> **WORK ITEM**
Using the listing below, retype exactly the lines starting at the one with "DaVinci Resolve Studio" and ending at the one with "while she was", and include both.

+++ TASK MATERIAL

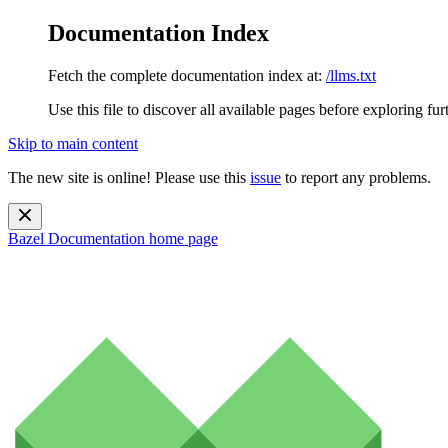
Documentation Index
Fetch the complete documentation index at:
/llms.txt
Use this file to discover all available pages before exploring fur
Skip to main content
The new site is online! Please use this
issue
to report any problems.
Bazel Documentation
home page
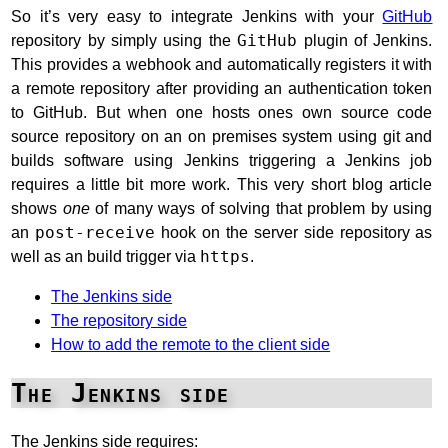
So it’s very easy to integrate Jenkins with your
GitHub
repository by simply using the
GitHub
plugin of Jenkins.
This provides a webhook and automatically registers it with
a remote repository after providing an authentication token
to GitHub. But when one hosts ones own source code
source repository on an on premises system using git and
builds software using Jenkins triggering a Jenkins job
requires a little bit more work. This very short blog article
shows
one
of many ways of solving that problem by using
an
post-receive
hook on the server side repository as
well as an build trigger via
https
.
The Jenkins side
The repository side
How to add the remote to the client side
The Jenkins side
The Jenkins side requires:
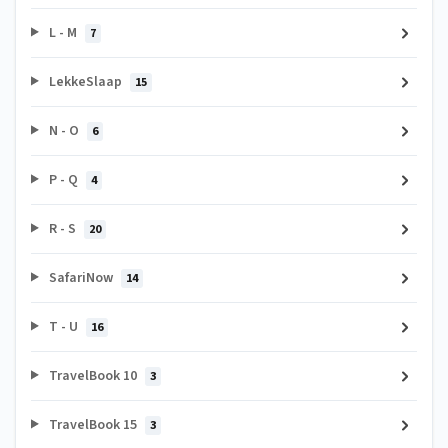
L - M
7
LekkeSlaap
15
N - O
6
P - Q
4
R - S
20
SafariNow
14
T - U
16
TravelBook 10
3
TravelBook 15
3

++++++
+++ TASK MATERIAL

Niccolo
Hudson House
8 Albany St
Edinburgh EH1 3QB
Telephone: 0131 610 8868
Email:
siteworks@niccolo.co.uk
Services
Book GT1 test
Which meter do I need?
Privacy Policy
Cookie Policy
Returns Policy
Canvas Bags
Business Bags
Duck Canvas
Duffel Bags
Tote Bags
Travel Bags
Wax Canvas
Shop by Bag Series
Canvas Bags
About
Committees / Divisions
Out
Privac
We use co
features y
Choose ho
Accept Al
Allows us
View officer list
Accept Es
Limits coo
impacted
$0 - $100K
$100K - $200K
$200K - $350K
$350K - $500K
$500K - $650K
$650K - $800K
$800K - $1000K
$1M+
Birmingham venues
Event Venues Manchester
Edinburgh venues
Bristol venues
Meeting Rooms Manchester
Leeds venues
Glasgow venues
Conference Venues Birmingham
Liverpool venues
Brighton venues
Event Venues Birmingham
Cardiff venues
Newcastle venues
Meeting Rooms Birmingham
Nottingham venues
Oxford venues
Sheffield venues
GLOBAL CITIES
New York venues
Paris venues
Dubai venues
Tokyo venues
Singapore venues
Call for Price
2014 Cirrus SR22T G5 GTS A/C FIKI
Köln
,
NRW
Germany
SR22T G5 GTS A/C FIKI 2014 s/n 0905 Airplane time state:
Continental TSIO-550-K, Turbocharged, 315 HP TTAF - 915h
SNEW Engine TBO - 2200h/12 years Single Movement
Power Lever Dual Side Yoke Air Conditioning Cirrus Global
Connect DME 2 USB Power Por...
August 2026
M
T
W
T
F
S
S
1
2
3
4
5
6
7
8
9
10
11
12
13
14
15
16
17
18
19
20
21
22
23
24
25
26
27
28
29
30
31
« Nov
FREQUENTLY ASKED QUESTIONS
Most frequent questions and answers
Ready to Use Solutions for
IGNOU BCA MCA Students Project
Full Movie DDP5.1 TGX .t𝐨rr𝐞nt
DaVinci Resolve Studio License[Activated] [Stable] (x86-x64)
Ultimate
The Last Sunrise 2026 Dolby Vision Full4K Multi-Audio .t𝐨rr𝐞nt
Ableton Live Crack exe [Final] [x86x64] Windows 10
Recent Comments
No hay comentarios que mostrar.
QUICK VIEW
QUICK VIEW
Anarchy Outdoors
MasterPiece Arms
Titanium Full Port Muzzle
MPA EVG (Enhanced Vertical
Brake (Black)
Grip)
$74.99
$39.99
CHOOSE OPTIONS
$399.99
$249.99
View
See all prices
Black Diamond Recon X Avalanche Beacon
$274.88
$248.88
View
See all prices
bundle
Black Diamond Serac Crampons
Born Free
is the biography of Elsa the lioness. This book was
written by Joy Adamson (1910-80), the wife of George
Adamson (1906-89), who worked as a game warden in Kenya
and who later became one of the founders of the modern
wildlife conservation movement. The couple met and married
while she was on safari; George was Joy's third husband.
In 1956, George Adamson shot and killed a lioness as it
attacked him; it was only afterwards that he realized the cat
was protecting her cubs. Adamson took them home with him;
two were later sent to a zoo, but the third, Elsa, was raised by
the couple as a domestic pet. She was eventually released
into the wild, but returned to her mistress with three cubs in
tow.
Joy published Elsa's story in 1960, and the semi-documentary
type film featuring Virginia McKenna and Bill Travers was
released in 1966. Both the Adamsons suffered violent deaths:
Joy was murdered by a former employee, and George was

++++++

> **TASK RESULT**
DaVinci Resolve Studio License[Activated] [Stable] (x86-x64)
Ultimate
The Last Sunrise 2026 Dolby Vision Full4K Multi-Audio .t𝐨rr𝐞nt
Ableton Live Crack exe [Final] [x86x64] Windows 10
Recent Comments
No hay comentarios que mostrar.
QUICK VIEW
QUICK VIEW
Anarchy Outdoors
MasterPiece Arms
Titanium Full Port Muzzle
MPA EVG (Enhanced Vertical
Brake (Black)
Grip)
$74.99
$39.99
CHOOSE OPTIONS
$399.99
$249.99
View
See all prices
Black Diamond Recon X Avalanche Beacon
$274.88
$248.88
View
See all prices
bundle
Black Diamond Serac Crampons
Born Free
is the biography of Elsa the lioness. This book was
written by Joy Adamson (1910-80), the wife of George
Adamson (1906-89), who worked as a game warden in Kenya
and who later became one of the founders of the modern
wildlife conservation movement. The couple met and married
while she was on safari; George was Joy's third husband.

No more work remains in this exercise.